__Problem statement__. Only the lines from the one containing "SEC-2.4 Investmen" through the end of the entries should be repeated, exactly as they appear, first and last included.

__Data for processing__.
▬▬▬

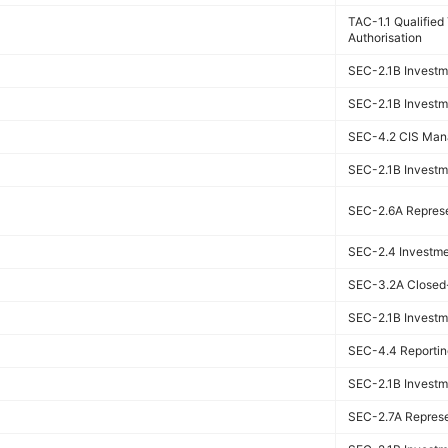
TAC-1.1 Qualifie
Authorisation
SEC-2.1B Investme
SEC-2.1B Investme
SEC-4.2 CIS Man
SEC-2.1B Investme
SEC-2.6A Represen
SEC-2.4 Investmen
SEC-3.2A Closed-
SEC-2.1B Investme
SEC-4.4 Reportin
SEC-2.1B Investme
SEC-2.7A Represen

▬▬▬

__Written answer__.
SEC-2.4 Investmen
SEC-3.2A Closed-
SEC-2.1B Investme
SEC-4.4 Reportin
SEC-2.1B Investme
SEC-2.7A Represen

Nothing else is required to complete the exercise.